Pour rappel, Leila Myara est ingénieur des ponts et chaussées et directrice de publication d’un magazine d’architecture. Elle milite depuis plusieurs années pour la cause de la femme et sa présidence a été l’occasion de mettre en action non seulement des idées nouvelles mais aussi développer ce que ses précurseurs ont bâti.

Toujours est-il que trois années de mandat demeurent courtes et Leila Myara aurait souhaité que le rythme de création estimé aujourd’hui à 100 entreprises par année passe à 300 !
L’heure était au bilan des actions de l’Association mais aussi à la présentation de la dernière étude sur l’entrepreneuriat au féminin élaborée par le cabinet LMS-CSA. Cette étude effectuée sur un échantillon de 400 femmes- pas forcément membres de l’AFEM et évoluant sur tout le territoire national- a permis d’établir un benchmarking avec l’étude effectuée, en 2004, par le même cabinet d’études marketing. «Cette étude a eu comme finalité de prendre une seconde photo pour mettre en exergue l’évolution de l’entrepreneuriat au féminin», confirme, à juste titre, M.Abdendi Louirti, administrateur et consultant à LMS-CSA.

Les principaux résultats

Les premières investigations ont permis de conclure que l’âge de l’entrepreneuriat chez la femme varie toujours entre 35 et 54 ans, à l’instar des résultats de l’étude de 2004. Dans les 75%, ces femmes chefs d’entreprises sont mariées. Elles étaient 71% en 2004… Pour 86% d’entre elles, elles ont au moins un enfant. En 2014, elles étaient 78% à être chef d’entreprise et mère.

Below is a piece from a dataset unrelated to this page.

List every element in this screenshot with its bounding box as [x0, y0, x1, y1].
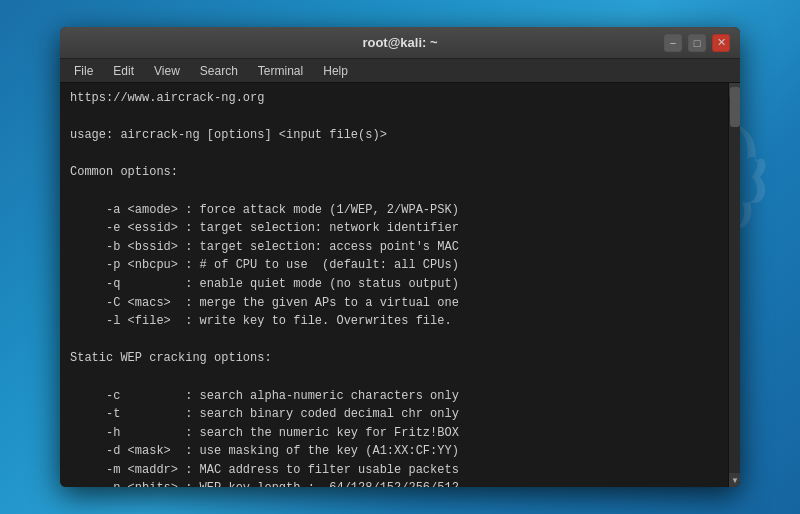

Concernant le niveau d’éducation, 9 femmes sur 10 ont effectué un niveau d’études supérieures. Ce critère a évolué favorablement de 25 points par rapport à 2004. La grande diversité dans le parcours de formation et le passage au salariat avant l’entrepreneuriat ; ceux sont également deux tendances qui ont découlé de l’étude. «Concernant les facteurs déclencheurs, pour une majorité des femmes, le déclic s’est effectué après avoir eu un enfant ou avoir subi un conflit avec son ancien employé», explique le consultant. Les motivations qui ressortent, par ailleurs, sont le désir d’indépendance, le goût du risque et du défi et la volonté de développer un métier.

«Le salariat est parfois considéré comme un tremplin, un moyen de faire ses armes et de capitaliser une expérience avec dès le départ la finalité de s’installer à son compte. Pour d’autres, le salariat était le premier objectif et l’option de création d’entreprise est apparue par la suite». L’étude a révélé aussi que les femmes chefs d’entreprises sont installées le plus souvent sur l’axe Casa/Rabat. De gros efforts restant à faire dans les autres régions surtout dans le cadre du processus de régionalisation avancée. Le profil des entreprises a été aussi identifié. «Les femmes chefs d’entreprises créent surtout des SARL, évoluant dans les services sur l’axe Casa/Rabat. Leur effectif ne dépasse par les 10 salariés et le chiffre d’affaires les 4 MDH».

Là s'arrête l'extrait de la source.